Commercial bridging loans are usually secured with collateralized real property. Although usage of bridge loan funds is generally unrestricted, the lender is entitled to know what the intended usage is to determine if it will negatively influence repayment capability. For instance, a lender might not approve a loan if it will be used to pay personal gambling debts or some similar non-profit bearing endeavor.

These loans are used for a number of deals. Hard money may be the only way to save a residential or commercial property from foreclosure. For example, say you own two properties. You have the home you grew up in that you inherited free and clear from your parents. You also have a commercial property that was purchased on a 5/1 ARM that recently reset. The higher payments caused you to get behind by 20K. By collateralizing the free and clear residence as security for a commercial bridging loan, you can potentially reinstate your commercial mortgage and refinance at a fixed rate, allowing you to pay off your commercial bridging loan and stabilize your overall financial situation.

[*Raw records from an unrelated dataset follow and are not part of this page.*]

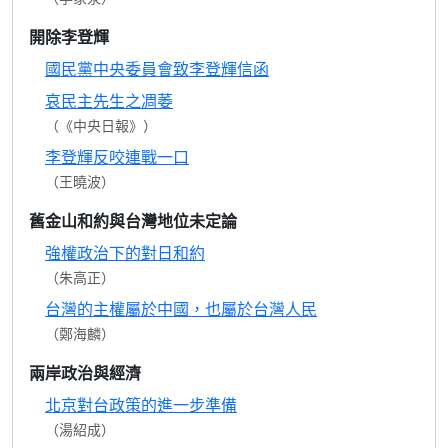
開除李登輝
國民黨中央委員會致李登輝信函
哀民主先生之凋萎
（《中央日報》）
李登輝反咬連戰一口
（王曉波）
舊金山和約與台灣地位未定論
強權政治下的對日和約
（朱高正）
台灣的主權屬於中國，也屬於台灣人民
（鄭海麟）
兩岸政治與經濟
北京對台政策的進一步準備
（湯紹成）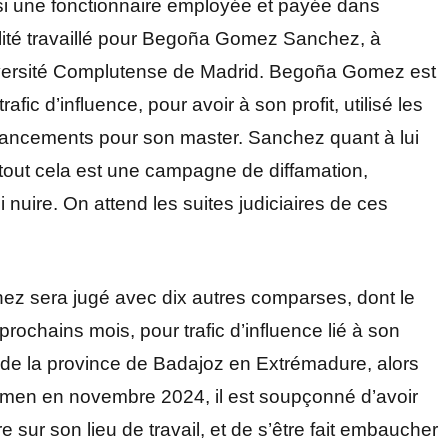
si une fonctionnaire employée et payée dans
éalité travaillé pour Begoña Gomez Sanchez, à
iversité Complutense de Madrid. Begoña Gomez est
fic d’influence, pour avoir à son profit, utilisé les
inancements pour son master. Sanchez quant à lui
 tout cela est une campagne de diffamation,
i nuire. On attend les suites judiciaires de ces
chez sera jugé avec dix autres comparses, dont le
ochains mois, pour trafic d’influence lié à son
de la province de Badajoz en Extrémadure, alors
amen en novembre 2024, il est soupçonné d’avoir
e sur son lieu de travail, et de s’être fait embaucher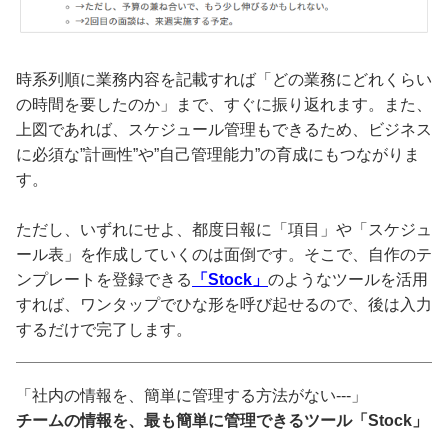
時系列順に業務内容を記載すれば「どの業務にどれくらい
の時間を要したのか」まで、すぐに振り返れます。また、
上図であれば、スケジュール管理もできるため、ビジネス
に必須な”計画性”や”自己管理能力”の育成にもつながりま
す。
ただし、いずれにせよ、都度日報に「項目」や「スケジュ
ール表」を作成していくのは面倒です。そこで、自作のテ
ンプレートを登録できる
「Stock」
のようなツールを活用
すれば、ワンタップでひな形を呼び起せるので、後は入力
するだけで完了します。
「社内の情報を、簡単に管理する方法がない---」
チームの情報を、最も簡単に管理できるツール「Stock」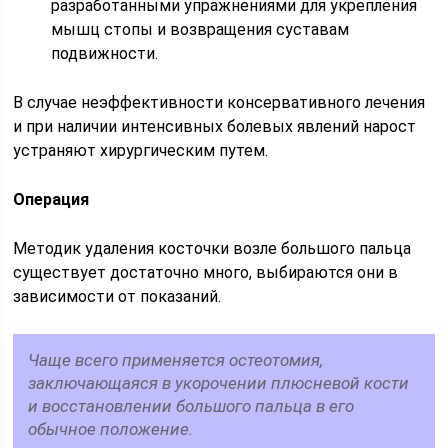
разработанными упражнениями для укрепления
мышц стопы и возвращения суставам
подвижности.
В случае неэффективности консервативного лечения
и при наличии интенсивных болевых явлений нарост
устраняют хирургическим путем.
Операция
Методик удаления косточки возле большого пальца
существует достаточно много, выбираются они в
зависимости от показаний.
Чаще всего применяется остеотомия,
заключающаяся в укорочении плюсневой кости
и восстановлении большого пальца в его
обычное положение.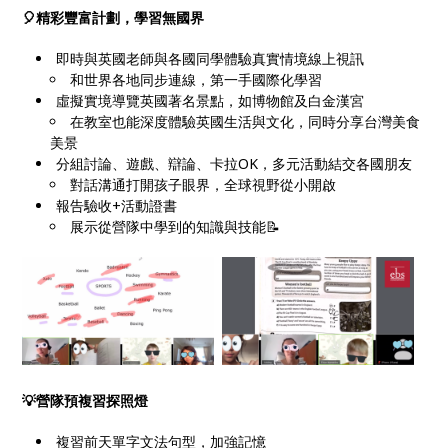
🎈精彩豐富計劃，學習無國界
即時與英國老師與各國同學體驗真實情境線上視訊
和世界各地同步連線，第一手國際化學習
虛擬實境導覽英國著名景點，如博物館及白金漢宮
在教室也能深度體驗英國生活與文化，同時分享台灣美食
美景
分組討論、遊戲、辯論、卡拉OK，多元活動結交各國朋友
對話溝通打開孩子眼界，全球視野從小開啟
報告驗收+活動證書
展示從營隊中學到的知識與技能📝
💡營隊預複習探照燈
複習前天單字文法句型，加強記憶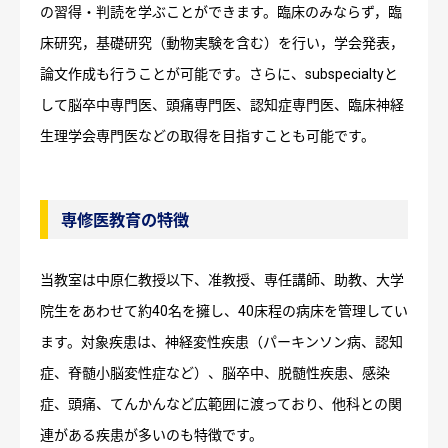
の習得・判読を学ぶことができます。臨床のみならず，臨
床研究，基礎研究（動物実験を含む）を行い，学会発表，
論文作成も行うことが可能です。さらに、subspecialtyと
して脳卒中専門医、頭痛専門医、認知症専門医、臨床神経
生理学会専門医などの取得を目指すことも可能です。
専修医教育の特徴
当教室は中原仁教授以下、准教授、専任講師、助教、大学
院生をあわせて約40名を擁し、40床程の病床を管理してい
ます。対象疾患は、神経変性疾患（パーキンソン病、認知
症、脊髄小脳変性症など）、脳卒中、脱髄性疾患、感染
症、頭痛、てんかんなど広範囲に渡っており、他科との関
連がある疾患が多いのも特徴です。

As with all hard money loans, it is the value of the collateral or the potential up side of a deal and not your personal credit report that matters the most. The documentation that you must provide to a hard moneylender for this type of loan includes:

• Written appraisal of the real estate offered for collateralization and photos
• Purchase and sale agreement if you do not currently own the property
• Statements relating to your own personal finances
• Proof of borrower income or P&L statement if self-employed
• Twenty four months of Profit and Loss statements if property is an income- producing property
• Two years of federal and state tax returns on the borrower
• A written statement of intent for use of the funds
• If for a purchase, proof of source for the balance of funds to close the deal

Bridging commercial loans are different from conventional financing in that they generally have a lower loan-to-value (LTV) ratio. Where conventional residential and commercial lenders will generally provide a mortgage for 80 to 90 percent of the value of a property, hard moneylenders generally limit their risk by only allowing a 60 to 70 percent loan to value ratio. Their fees and points are higher than traditional lenders, and the interest rates are high. However, the loans are generally interest-payment only loans, and can close in anywhere from three days to two weeks.
The most common properties that use these types of loans are multi-family dwellings, commercial properties, mobile home parks, hotels, and storage unit properties. However, it is not unheard of for these loans to range into the millions of dollars. Many hard moneylenders will not consider a deal for loans less than one million dollars, while others will lend on virtually anything, down to fifty thousand dollars.

Bridge loans can also be used to buy and flip properties. These loans range in period of time from a few months to upwards of three years. Industry average length of the loan is a year. Generally, they do not carry a prepayment penalty but many commercial bridging loans have a six-month interest guarantee, so repayment will not preclude a profit for the lender.